··· Dataset entries ···

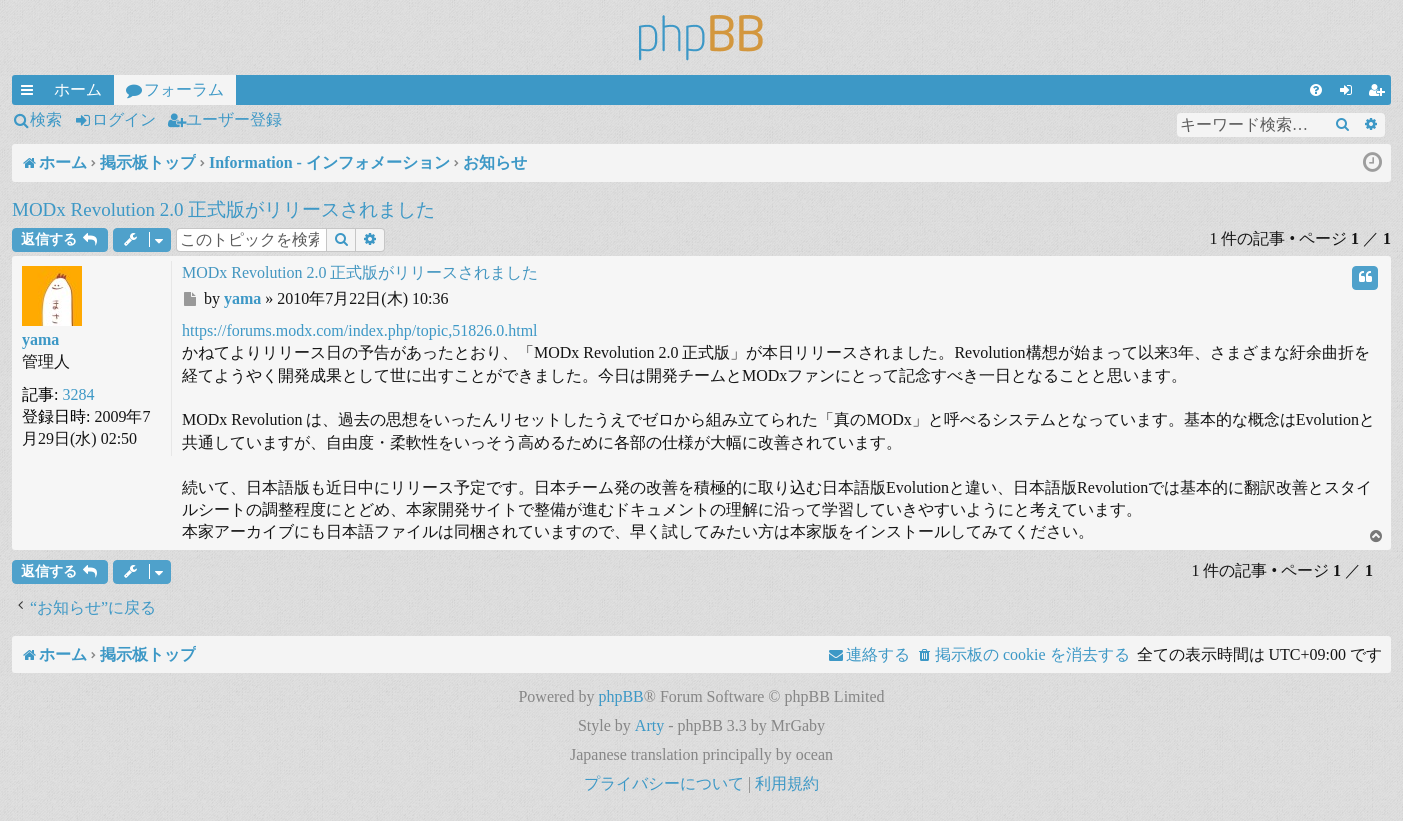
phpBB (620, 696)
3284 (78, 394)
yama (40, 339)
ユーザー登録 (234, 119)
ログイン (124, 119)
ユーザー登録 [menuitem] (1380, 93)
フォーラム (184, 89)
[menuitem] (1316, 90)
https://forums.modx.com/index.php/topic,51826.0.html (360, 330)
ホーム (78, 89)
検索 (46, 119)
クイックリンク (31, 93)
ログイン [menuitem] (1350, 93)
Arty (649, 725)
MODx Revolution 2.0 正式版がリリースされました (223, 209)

···

To do: Ascertain the number of lines in the entries that include the word "menuitem", and report only that number.

Written solution: 3